Exercise description – Find the string "niet" in the records. Copy every line it appears in.
━━━━━ Provided data
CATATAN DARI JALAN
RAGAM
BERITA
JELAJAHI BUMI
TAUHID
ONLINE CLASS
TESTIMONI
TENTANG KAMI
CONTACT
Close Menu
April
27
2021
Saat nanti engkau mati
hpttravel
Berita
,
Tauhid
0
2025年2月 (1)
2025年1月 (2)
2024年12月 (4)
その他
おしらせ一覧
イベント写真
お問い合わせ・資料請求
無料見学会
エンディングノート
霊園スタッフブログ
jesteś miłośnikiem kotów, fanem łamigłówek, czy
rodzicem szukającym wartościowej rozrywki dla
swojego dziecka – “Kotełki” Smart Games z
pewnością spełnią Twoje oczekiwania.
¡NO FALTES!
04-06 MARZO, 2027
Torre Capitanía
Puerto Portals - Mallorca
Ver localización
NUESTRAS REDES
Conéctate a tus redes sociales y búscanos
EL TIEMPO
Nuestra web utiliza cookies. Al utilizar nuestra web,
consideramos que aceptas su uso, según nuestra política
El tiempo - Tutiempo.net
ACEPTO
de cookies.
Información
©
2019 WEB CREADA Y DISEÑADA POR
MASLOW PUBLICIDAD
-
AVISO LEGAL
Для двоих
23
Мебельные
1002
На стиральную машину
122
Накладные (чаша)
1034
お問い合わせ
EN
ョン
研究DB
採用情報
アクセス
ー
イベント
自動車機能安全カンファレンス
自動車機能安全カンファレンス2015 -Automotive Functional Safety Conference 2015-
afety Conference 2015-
━━━━━━━━━━
━━━━━ Provided data
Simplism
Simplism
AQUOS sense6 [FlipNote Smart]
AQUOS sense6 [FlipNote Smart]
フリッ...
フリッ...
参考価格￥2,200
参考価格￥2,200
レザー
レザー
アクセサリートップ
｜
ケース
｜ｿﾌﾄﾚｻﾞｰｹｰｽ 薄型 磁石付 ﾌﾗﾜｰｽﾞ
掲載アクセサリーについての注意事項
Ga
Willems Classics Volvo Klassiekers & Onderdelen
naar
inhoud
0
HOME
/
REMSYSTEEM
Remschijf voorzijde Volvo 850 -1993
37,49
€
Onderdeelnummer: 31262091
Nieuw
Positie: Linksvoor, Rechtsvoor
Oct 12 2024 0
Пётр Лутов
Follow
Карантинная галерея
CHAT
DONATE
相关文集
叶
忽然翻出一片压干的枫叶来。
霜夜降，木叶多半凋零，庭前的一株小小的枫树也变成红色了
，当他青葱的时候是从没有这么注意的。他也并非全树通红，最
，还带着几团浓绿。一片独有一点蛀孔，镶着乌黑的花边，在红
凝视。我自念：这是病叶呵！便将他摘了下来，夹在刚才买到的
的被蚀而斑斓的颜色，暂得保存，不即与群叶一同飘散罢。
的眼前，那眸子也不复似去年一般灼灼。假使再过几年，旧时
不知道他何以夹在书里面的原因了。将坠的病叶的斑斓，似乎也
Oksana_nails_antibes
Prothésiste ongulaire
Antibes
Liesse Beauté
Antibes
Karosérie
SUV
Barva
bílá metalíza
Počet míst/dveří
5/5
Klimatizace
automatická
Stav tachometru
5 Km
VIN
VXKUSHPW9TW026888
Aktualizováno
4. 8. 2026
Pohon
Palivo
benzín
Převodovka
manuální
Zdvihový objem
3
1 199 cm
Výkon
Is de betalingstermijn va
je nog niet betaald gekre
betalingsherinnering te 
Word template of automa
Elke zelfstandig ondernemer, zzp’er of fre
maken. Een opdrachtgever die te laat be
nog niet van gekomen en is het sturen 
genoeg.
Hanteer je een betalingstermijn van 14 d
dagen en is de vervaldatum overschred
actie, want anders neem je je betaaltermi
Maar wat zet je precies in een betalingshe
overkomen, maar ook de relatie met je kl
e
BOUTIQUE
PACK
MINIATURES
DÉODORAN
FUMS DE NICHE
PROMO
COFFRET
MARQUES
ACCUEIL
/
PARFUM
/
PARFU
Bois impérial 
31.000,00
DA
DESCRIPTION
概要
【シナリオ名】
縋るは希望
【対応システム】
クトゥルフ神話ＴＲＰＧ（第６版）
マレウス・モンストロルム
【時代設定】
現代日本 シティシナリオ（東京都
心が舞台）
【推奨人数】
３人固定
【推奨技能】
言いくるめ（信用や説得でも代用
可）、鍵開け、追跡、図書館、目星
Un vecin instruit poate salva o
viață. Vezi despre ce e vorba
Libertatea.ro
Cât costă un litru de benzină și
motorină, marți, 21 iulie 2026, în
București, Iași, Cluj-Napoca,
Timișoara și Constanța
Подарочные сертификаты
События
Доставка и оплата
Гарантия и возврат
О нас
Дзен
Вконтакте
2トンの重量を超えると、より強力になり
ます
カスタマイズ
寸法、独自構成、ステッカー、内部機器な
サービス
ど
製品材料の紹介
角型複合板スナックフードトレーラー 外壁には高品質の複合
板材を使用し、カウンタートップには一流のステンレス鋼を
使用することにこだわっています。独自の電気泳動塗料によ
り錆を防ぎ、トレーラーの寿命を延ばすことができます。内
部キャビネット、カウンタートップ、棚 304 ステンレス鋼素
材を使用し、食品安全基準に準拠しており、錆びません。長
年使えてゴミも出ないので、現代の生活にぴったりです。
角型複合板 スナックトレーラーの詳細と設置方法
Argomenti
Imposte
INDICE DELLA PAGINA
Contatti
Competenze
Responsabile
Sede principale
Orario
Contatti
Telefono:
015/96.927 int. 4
━━━━━━━━━━
Answer below –
je nog niet betaald gekre
nog niet van gekomen en is het sturen 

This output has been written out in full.